Ekrem TUNCER
  • 06/05/2015 Son günceleme: 06/05/2015 08:23
  • 6.755

Adamın ağzındaki dişler inci gibi parlıyor.

Kimin yanından geçse; büyülüyor. Girdiği karanlık ortamlar aydınlanıyor. Özellikle kadınlar gözlerini bu dişlerden alamıyorlar. Öyle fantastik, öyle romantik, öyle can yakıcı, yürek hoplatıcı, cinsel dürtü artırıcı dişlere sahip bir kişiden bahsediyoruz ki günün sonunda, hangi kadına dişini göstermiş ise yatak odasında eksiksiz hepsini üst üste dizebiliyor. Bu bir diş macunu reklamının hikayesi.. Benzer şampuan reklamları da var!

Geçelim; Otomobiline lastik arayanların, derdiyle dertlenen reklam filmine.. Hikaye; işin püf noktasının bayanların baldırlarında gizli olduğunu ifade ediyor. Ayak fetişistlerinin aslında birer sağlam lastik uzmanı olduğunu ispata çalışan bu reklam filmi de kafamıza mıh gibi çakılıyor. Lastik tanıtımları araba reklamlarına rahmet okutuyor dersek yanılmayız.

Peki.. Şu inancımıza göre HARAM olan faiz üzerine bina edilmiş banka reklamlarına ne demeli? Dini bayramlarımızı ve mübarek Ramazan-ı Şerif'i çirkin emelleri için kullanmalarına alışmıştık. Şimdi de kalkmışlar; Fatih Sultan Mehmet Han'ın İstanbul'u fetih hazırlıkları yaptığı esnada tebdil-i kıyafet esnafı dolaşırken, başına gelen hadiseyi, pos reklamlarına malzeme etmişler. Nerden nereye geldiğimizin resmini çizmişler ve gözümüze sokmuşlar. Anlayan bir adım öne çıksın!

Hele o dondurma reklamları yok mu? Senaristi; ruj reklamı yapacak olsaydı o dudakları ancak o kadar teşhir edebilirdi. Çikolatacılar boş durur mu? 'Dondurmacılar kadın teşhiri yapıyorsa; bizde erkeklerin atletik vücutlarını sunalım' demişler resmen. 

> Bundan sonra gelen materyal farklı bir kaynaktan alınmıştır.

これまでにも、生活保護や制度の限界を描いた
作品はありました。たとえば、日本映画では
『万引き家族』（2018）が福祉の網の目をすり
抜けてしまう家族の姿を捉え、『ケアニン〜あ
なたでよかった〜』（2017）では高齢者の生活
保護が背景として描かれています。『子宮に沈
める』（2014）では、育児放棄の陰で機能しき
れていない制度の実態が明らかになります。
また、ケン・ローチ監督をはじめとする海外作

Hani çocukluk zamanımızın reklamları vardı ya: 'Bisküvi deyince akla, hemen onun adı gelir' şarkısıyla başlayan, masum reklamlar.. Şimdiki bisküvi tanıtımı resmen sapıklık içeriyor. 'Bi bi versem' diye başlayan türlü türlü, çok yönlü pislikler aldı başını gidiyor. 

Mahrem kullanım için imal edilmiş ürün reklamları zaten olmazsa olmazımız olmuş. Nede olsa muhafazakar bir ülkede yaşıyoruz. Alkol ve sigara gibi 'zararlı' maddelerin tanıtımı çok şükür ki yok. O halde ayıp yerlerimizin uluorta teşhir edilmesinden gocunmaya da gerek yok!!!

Neyse ki bizi bu keşmekeşten kurtaran bir Başbakanımız var ve imdada yetişiyor, Sezai Karakoç'un diliyle içimizi ferahlatıyor. Başbakan mı dedim, pardon ağız alışkanlığı işte: 'Sayın Reis-i Cumhur' diyecektim.